US Treasury seeks comment on capital market support for NBCR/cyber terrorism

The Federal Insurance Office (FIO) of the United States Department of the Treasury is seeking industry input and feedback on how reinsurance and retrocession available in capital markets can be useful for terrorism-related risks.

This is the latest initiative to gather input and feedback from insurance and reinsurance industry players as well as other stakeholders, on the operation of the terrorism risk insurance program ( TRIP).

It was created under the Terrorism Risk Insurance Act of 2002 (TRIA), which requires participating insurers to offer insurance for losses resulting from acts of terrorism, as well as to provide a net federal government reinsurance-type security.

Now, a report on the effectiveness must be submitted to Congress by June 30, 2022, and FIO is seeking industry input on some key issues related to the Terrorism Insurance Program (TRIP).

Some of these questions are relevant to the insurance securities market (ILS), as well as sources of reinsurance capital in capital markets.

Specifically, FIO’s Steven E. Seitz is seeking industry input and feedback on two key areas of terrorism insurance risk, nuclear, biological, chemical, or radiological (NBCR) coverage and cyberterrorism coverage. .

FIO invites comments on:

The availability of terrorism risk insurance coverage for losses resulting from nuclear, biological, chemical or radiological (NBCR) exposures, and the availability of reinsurance or financial market support for such terrorism risk insurance;


The availability of reinsurance or capital markets support for cybersecurity-related losses resulting from acts of terrorism as defined by the TRIA.

The specific mention of capital market support in both cases is likely a direct reference to insurance-linked securities (ILS) structures, such as catastrophe bonds, and whether they can provide reinsurance capacity. and additional retrocession to support the TRIA and TRIP terrorism insurance programs to help provide more capacity and support to insurers underwriting these risks.

This is a topic that has come up in the past, with inquiries into how capital markets could provide additional capacity to support TRIA and TRIP having already taken place.

We have written many times about the challenges in providing adequate cyber insurance, with a lack of reinsurance and retrocession capacity, two issues that are holding back the development and growth of the cyber market.

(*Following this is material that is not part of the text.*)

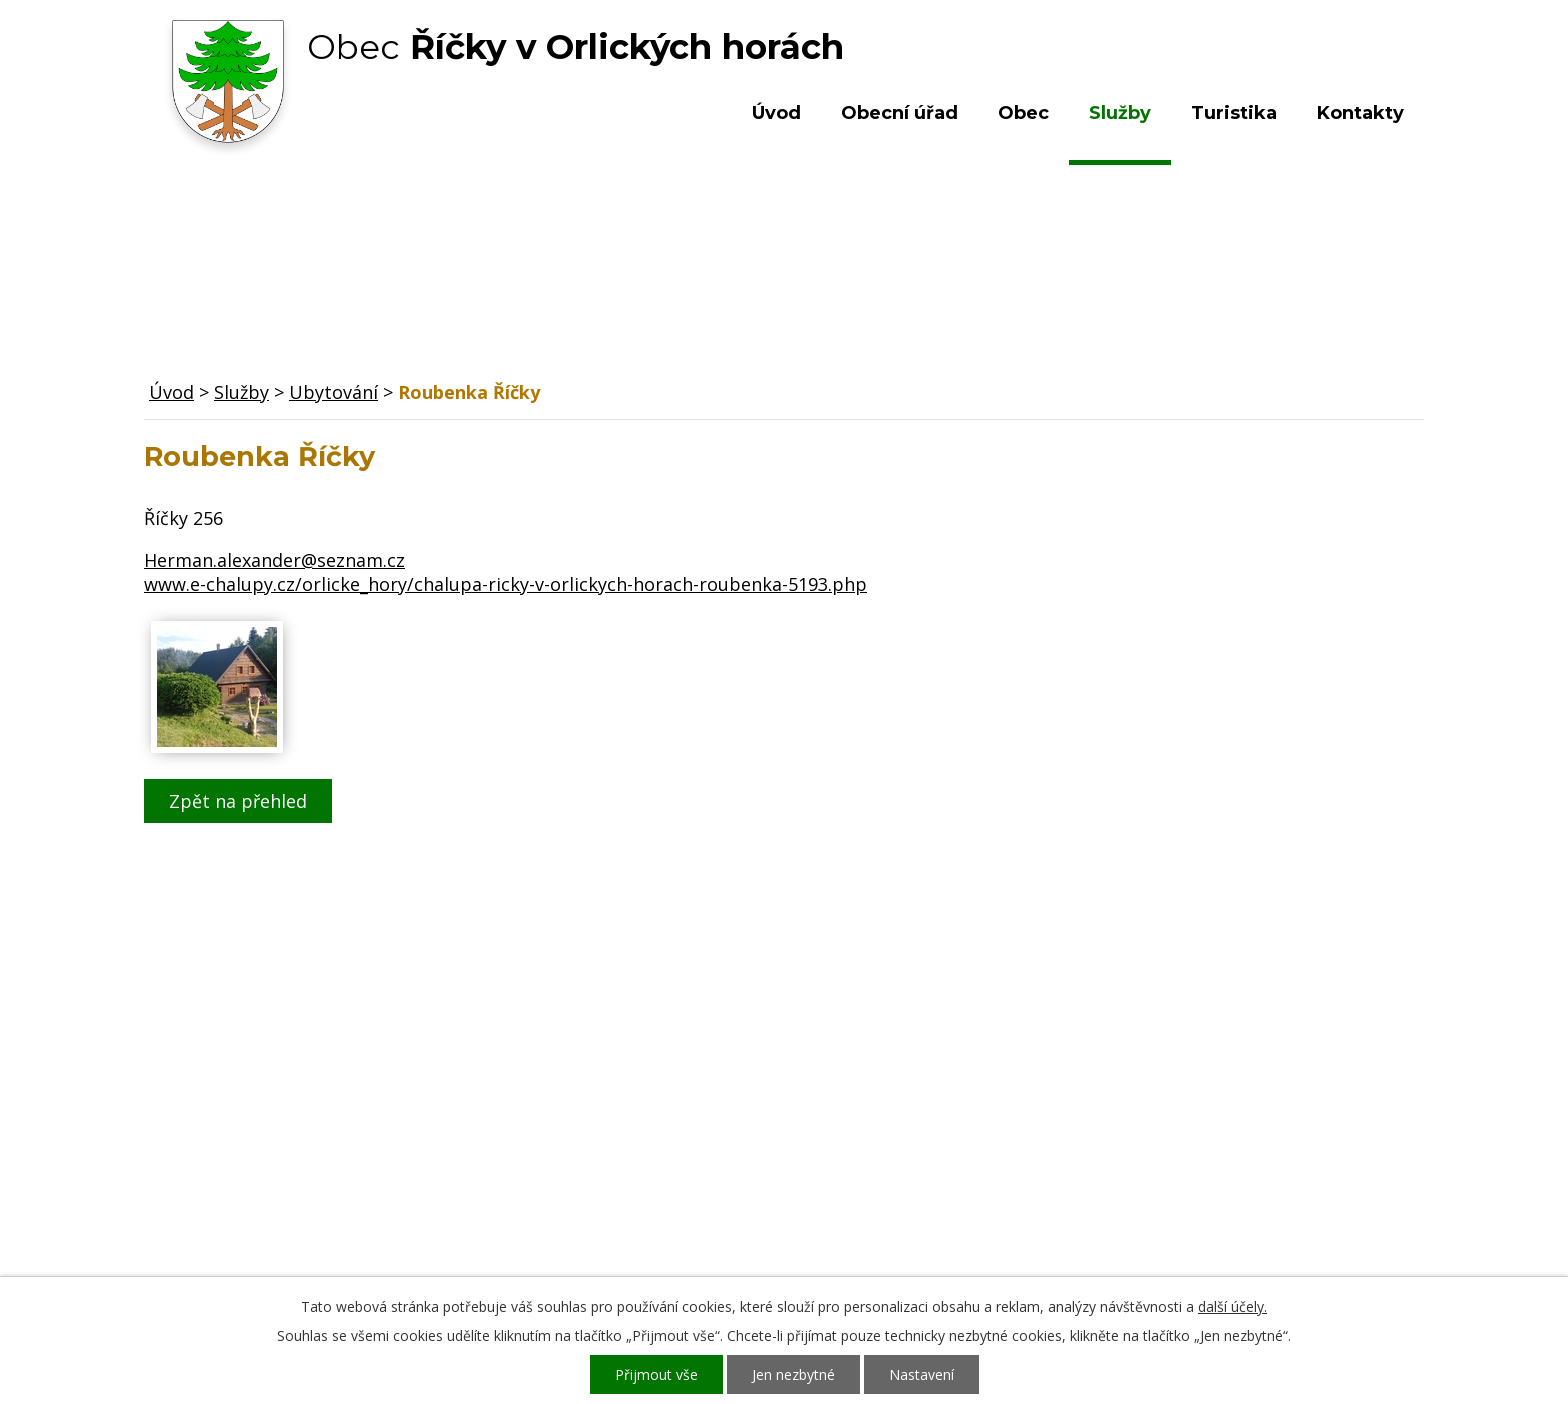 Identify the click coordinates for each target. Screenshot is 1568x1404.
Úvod (776, 113)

This has also been true for NBCR terrorism exposures, where the traditional market has not always had the reinsurance or retroactive capacity to absorb all the risks that might be generated and insurers have therefore been prevented from offering as much coverage as they would like.

It appears that the FIO would like to see these terrorism insurance products become more readily available and recognizes the need for greater reinsurance capacity to support them, as well as the ability for capital market investors and ILS funds to play a role here.

Of course, we have priority here thanks to two catastrophe bonds sponsored by Pool Re, the UK government-backed terrorism reinsurer.

Pool Re has secured retrocessional reinsurance capacity in the capital markets through its Baltic PCC catastrophe bond deals, the second of which was issued this year.

These contain an element of exposure to cyber-terrorism and NBCR, or CBRN as Pool Re calls it, demonstrating that capital markets have an appetite for these risks in a well-structured and securitized format.